[Opening EXERCISE INPUTS section]

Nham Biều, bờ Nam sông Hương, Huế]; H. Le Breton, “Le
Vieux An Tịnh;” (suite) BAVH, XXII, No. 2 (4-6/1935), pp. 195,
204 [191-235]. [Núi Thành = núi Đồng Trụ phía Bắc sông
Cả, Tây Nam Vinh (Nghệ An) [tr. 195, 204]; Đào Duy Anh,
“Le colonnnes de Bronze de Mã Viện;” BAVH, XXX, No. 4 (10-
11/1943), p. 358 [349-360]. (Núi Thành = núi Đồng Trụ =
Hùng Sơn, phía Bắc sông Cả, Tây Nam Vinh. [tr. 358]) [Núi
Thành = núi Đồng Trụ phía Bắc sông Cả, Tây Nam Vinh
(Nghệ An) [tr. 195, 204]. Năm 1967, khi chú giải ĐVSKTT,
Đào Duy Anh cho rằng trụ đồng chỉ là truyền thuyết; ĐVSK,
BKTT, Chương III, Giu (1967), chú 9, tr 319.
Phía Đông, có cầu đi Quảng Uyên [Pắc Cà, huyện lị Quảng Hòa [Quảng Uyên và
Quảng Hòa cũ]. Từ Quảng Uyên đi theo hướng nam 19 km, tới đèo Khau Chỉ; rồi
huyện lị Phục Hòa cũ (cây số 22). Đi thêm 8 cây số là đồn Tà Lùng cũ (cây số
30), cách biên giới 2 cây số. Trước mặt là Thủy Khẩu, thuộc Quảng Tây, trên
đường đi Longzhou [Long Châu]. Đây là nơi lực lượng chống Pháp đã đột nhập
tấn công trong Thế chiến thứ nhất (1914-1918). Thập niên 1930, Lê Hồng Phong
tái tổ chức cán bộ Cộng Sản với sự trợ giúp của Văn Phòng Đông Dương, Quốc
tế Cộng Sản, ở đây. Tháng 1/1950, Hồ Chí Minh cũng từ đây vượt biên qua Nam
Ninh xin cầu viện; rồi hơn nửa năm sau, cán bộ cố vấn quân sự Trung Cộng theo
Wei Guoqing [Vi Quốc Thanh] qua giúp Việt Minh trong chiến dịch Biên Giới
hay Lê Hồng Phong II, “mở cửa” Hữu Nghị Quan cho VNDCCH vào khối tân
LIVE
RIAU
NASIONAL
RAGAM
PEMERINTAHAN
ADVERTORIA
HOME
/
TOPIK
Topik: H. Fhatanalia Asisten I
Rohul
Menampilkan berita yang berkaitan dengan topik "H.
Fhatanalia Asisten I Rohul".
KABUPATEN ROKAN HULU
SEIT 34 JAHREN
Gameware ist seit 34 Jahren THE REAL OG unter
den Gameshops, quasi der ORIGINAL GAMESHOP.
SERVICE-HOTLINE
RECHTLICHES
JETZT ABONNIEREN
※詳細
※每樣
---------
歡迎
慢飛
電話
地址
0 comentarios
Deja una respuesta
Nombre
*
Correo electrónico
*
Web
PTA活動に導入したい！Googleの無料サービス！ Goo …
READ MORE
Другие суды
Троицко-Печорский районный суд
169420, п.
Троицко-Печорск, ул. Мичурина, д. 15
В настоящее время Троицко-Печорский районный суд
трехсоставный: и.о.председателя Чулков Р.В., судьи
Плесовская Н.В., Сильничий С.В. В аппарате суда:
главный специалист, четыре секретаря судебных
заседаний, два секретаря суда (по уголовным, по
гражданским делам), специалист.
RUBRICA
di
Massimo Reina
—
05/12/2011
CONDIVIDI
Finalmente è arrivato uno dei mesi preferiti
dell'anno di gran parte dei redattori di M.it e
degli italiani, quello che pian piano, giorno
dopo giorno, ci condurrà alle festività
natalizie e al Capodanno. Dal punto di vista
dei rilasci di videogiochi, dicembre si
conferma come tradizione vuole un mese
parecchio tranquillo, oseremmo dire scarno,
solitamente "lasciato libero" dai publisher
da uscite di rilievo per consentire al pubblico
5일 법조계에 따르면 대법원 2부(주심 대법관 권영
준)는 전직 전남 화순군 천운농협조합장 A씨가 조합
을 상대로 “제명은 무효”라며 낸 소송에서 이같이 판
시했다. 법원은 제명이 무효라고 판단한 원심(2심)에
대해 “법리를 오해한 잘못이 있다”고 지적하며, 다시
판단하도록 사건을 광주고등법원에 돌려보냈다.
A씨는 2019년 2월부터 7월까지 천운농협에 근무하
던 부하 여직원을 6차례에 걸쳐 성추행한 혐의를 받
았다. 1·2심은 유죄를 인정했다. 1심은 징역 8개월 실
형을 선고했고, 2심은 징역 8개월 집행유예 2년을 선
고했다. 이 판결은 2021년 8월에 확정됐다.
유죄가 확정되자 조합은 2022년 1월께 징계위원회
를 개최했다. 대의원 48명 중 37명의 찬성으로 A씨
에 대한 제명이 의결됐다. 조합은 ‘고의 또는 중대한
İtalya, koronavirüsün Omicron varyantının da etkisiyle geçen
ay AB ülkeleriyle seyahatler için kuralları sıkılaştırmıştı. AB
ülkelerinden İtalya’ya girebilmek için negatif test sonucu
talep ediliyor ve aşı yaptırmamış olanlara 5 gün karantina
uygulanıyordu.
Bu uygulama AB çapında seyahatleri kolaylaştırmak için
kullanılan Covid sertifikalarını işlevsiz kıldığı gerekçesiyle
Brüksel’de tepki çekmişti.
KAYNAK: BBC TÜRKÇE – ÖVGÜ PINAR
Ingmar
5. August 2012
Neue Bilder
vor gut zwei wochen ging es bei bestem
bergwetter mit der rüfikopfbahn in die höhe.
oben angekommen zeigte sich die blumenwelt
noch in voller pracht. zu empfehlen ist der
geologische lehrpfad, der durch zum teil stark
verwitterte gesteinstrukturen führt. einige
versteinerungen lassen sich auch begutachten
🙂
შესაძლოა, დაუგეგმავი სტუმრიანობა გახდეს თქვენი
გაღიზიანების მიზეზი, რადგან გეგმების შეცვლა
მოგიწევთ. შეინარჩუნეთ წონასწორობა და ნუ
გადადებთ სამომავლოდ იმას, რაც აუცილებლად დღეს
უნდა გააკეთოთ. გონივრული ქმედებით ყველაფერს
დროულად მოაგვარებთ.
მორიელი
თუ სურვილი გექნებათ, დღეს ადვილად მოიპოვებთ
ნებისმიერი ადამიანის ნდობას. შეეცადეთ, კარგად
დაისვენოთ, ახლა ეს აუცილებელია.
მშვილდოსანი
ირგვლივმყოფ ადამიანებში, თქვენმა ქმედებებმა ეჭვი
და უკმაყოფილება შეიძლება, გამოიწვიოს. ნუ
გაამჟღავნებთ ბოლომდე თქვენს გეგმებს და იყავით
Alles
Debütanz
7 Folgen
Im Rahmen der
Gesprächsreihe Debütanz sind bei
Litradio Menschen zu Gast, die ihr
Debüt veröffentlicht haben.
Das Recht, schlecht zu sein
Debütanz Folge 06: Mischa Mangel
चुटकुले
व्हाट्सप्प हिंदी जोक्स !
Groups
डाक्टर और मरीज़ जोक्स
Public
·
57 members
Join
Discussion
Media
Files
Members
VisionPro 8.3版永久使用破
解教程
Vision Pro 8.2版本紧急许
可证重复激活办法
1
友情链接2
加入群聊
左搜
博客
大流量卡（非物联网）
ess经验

[Closing EXERCISE INPUTS section]

* _PROBLEM DESCRIPTION_
Copy each record from above without leaving any out.

* _TASK OUTPUT_
Nham Biều, bờ Nam sông Hương, Huế]; H. Le Breton, “Le
Vieux An Tịnh;” (suite) BAVH, XXII, No. 2 (4-6/1935), pp. 195,
204 [191-235]. [Núi Thành = núi Đồng Trụ phía Bắc sông
Cả, Tây Nam Vinh (Nghệ An) [tr. 195, 204]; Đào Duy Anh,
“Le colonnnes de Bronze de Mã Viện;” BAVH, XXX, No. 4 (10-
11/1943), p. 358 [349-360]. (Núi Thành = núi Đồng Trụ =
Hùng Sơn, phía Bắc sông Cả, Tây Nam Vinh. [tr. 358]) [Núi
Thành = núi Đồng Trụ phía Bắc sông Cả, Tây Nam Vinh
(Nghệ An) [tr. 195, 204]. Năm 1967, khi chú giải ĐVSKTT,
Đào Duy Anh cho rằng trụ đồng chỉ là truyền thuyết; ĐVSK,
BKTT, Chương III, Giu (1967), chú 9, tr 319.
Phía Đông, có cầu đi Quảng Uyên [Pắc Cà, huyện lị Quảng Hòa [Quảng Uyên và
Quảng Hòa cũ]. Từ Quảng Uyên đi theo hướng nam 19 km, tới đèo Khau Chỉ; rồi
huyện lị Phục Hòa cũ (cây số 22). Đi thêm 8 cây số là đồn Tà Lùng cũ (cây số
30), cách biên giới 2 cây số. Trước mặt là Thủy Khẩu, thuộc Quảng Tây, trên
đường đi Longzhou [Long Châu]. Đây là nơi lực lượng chống Pháp đã đột nhập
tấn công trong Thế chiến thứ nhất (1914-1918). Thập niên 1930, Lê Hồng Phong
tái tổ chức cán bộ Cộng Sản với sự trợ giúp của Văn Phòng Đông Dương, Quốc
tế Cộng Sản, ở đây. Tháng 1/1950, Hồ Chí Minh cũng từ đây vượt biên qua Nam
Ninh xin cầu viện; rồi hơn nửa năm sau, cán bộ cố vấn quân sự Trung Cộng theo
Wei Guoqing [Vi Quốc Thanh] qua giúp Việt Minh trong chiến dịch Biên Giới
hay Lê Hồng Phong II, “mở cửa” Hữu Nghị Quan cho VNDCCH vào khối tân
LIVE
RIAU
NASIONAL
RAGAM
PEMERINTAHAN
ADVERTORIA
HOME
/
TOPIK
Topik: H. Fhatanalia Asisten I
Rohul
Menampilkan berita yang berkaitan dengan topik "H.
Fhatanalia Asisten I Rohul".
KABUPATEN ROKAN HULU
SEIT 34 JAHREN
Gameware ist seit 34 Jahren THE REAL OG unter
den Gameshops, quasi der ORIGINAL GAMESHOP.
SERVICE-HOTLINE
RECHTLICHES
JETZT ABONNIEREN
※詳細
※每樣
---------
歡迎
慢飛
電話
地址
0 comentarios
Deja una respuesta
Nombre
*
Correo electrónico
*
Web
PTA活動に導入したい！Googleの無料サービス！ Goo …
READ MORE
Другие суды
Троицко-Печорский районный суд
169420, п.
Троицко-Печорск, ул. Мичурина, д. 15
В настоящее время Троицко-Печорский районный суд
трехсоставный: и.о.председателя Чулков Р.В., судьи
Плесовская Н.В., Сильничий С.В. В аппарате суда:
главный специалист, четыре секретаря судебных
заседаний, два секретаря суда (по уголовным, по
гражданским делам), специалист.
RUBRICA
di
Massimo Reina
—
05/12/2011
CONDIVIDI
Finalmente è arrivato uno dei mesi preferiti
dell'anno di gran parte dei redattori di M.it e
degli italiani, quello che pian piano, giorno
dopo giorno, ci condurrà alle festività
natalizie e al Capodanno. Dal punto di vista
dei rilasci di videogiochi, dicembre si
conferma come tradizione vuole un mese
parecchio tranquillo, oseremmo dire scarno,
solitamente "lasciato libero" dai publisher
da uscite di rilievo per consentire al pubblico
5일 법조계에 따르면 대법원 2부(주심 대법관 권영
준)는 전직 전남 화순군 천운농협조합장 A씨가 조합
을 상대로 “제명은 무효”라며 낸 소송에서 이같이 판
시했다. 법원은 제명이 무효라고 판단한 원심(2심)에
대해 “법리를 오해한 잘못이 있다”고 지적하며, 다시
판단하도록 사건을 광주고등법원에 돌려보냈다.
A씨는 2019년 2월부터 7월까지 천운농협에 근무하
던 부하 여직원을 6차례에 걸쳐 성추행한 혐의를 받
았다. 1·2심은 유죄를 인정했다. 1심은 징역 8개월 실
형을 선고했고, 2심은 징역 8개월 집행유예 2년을 선
고했다. 이 판결은 2021년 8월에 확정됐다.
유죄가 확정되자 조합은 2022년 1월께 징계위원회
를 개최했다. 대의원 48명 중 37명의 찬성으로 A씨
에 대한 제명이 의결됐다. 조합은 ‘고의 또는 중대한
İtalya, koronavirüsün Omicron varyantının da etkisiyle geçen
ay AB ülkeleriyle seyahatler için kuralları sıkılaştırmıştı. AB
ülkelerinden İtalya’ya girebilmek için negatif test sonucu
talep ediliyor ve aşı yaptırmamış olanlara 5 gün karantina
uygulanıyordu.
Bu uygulama AB çapında seyahatleri kolaylaştırmak için
kullanılan Covid sertifikalarını işlevsiz kıldığı gerekçesiyle
Brüksel’de tepki çekmişti.
KAYNAK: BBC TÜRKÇE – ÖVGÜ PINAR
Ingmar
5. August 2012
Neue Bilder
vor gut zwei wochen ging es bei bestem
bergwetter mit der rüfikopfbahn in die höhe.
oben angekommen zeigte sich die blumenwelt
noch in voller pracht. zu empfehlen ist der
geologische lehrpfad, der durch zum teil stark
verwitterte gesteinstrukturen führt. einige
versteinerungen lassen sich auch begutachten
🙂
შესაძლოა, დაუგეგმავი სტუმრიანობა გახდეს თქვენი
გაღიზიანების მიზეზი, რადგან გეგმების შეცვლა
მოგიწევთ. შეინარჩუნეთ წონასწორობა და ნუ
გადადებთ სამომავლოდ იმას, რაც აუცილებლად დღეს
უნდა გააკეთოთ. გონივრული ქმედებით ყველაფერს
დროულად მოაგვარებთ.
მორიელი
თუ სურვილი გექნებათ, დღეს ადვილად მოიპოვებთ
ნებისმიერი ადამიანის ნდობას. შეეცადეთ, კარგად
დაისვენოთ, ახლა ეს აუცილებელია.
მშვილდოსანი
ირგვლივმყოფ ადამიანებში, თქვენმა ქმედებებმა ეჭვი
და უკმაყოფილება შეიძლება, გამოიწვიოს. ნუ
გაამჟღავნებთ ბოლომდე თქვენს გეგმებს და იყავით
Alles
Debütanz
7 Folgen
Im Rahmen der
Gesprächsreihe Debütanz sind bei
Litradio Menschen zu Gast, die ihr
Debüt veröffentlicht haben.
Das Recht, schlecht zu sein
Debütanz Folge 06: Mischa Mangel
चुटकुले
व्हाट्सप्प हिंदी जोक्स !
Groups
डाक्टर और मरीज़ जोक्स
Public
·
57 members
Join
Discussion
Media
Files
Members
VisionPro 8.3版永久使用破
解教程
Vision Pro 8.2版本紧急许
可证重复激活办法
1
友情链接2
加入群聊
左搜
博客
大流量卡（非物联网）
ess经验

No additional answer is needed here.